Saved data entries
***

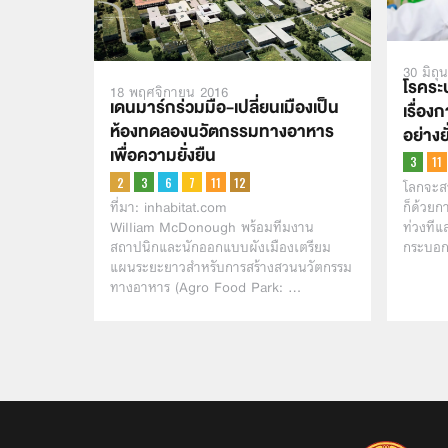
30 มิถุ
โรคระ
18 พฤศจิกายน 2016
เดนมาร์กร่วมมือ-เปลี่ยนเมืองเป็น
เรื่อ
ห้องทดลองนวัตกรรมทางอาหาร
อย่างย
เพื่อความยั่งยืน
โลกจะสา
ก็ด้วยก
ที่มา: inhabitat.com
ท่วงทีแ
William McDonough พร้อมทีมงาน
กระบอก
สถาปนิกและนักออกแบบผังเมืองเตรียม
แผนระยะยาวสำหรับการสร้างสวนนวัตกรรม
ทางอาหาร (Agro Food Park: …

***

#### [What is expected]
Each line of the data needs to be output exactly, with any image excluded.

#### [Answer to this task]
30 มิถุ
โรคระ
18 พฤศจิกายน 2016
เดนมาร์กร่วมมือ-เปลี่ยนเมืองเป็น
เรื่อ
ห้องทดลองนวัตกรรมทางอาหาร
อย่างย
เพื่อความยั่งยืน
โลกจะสา
ก็ด้วยก
ที่มา: inhabitat.com
ท่วงทีแ
William McDonough พร้อมทีมงาน
กระบอก
สถาปนิกและนักออกแบบผังเมืองเตรียม
แผนระยะยาวสำหรับการสร้างสวนนวัตกรรม
ทางอาหาร (Agro Food Park: …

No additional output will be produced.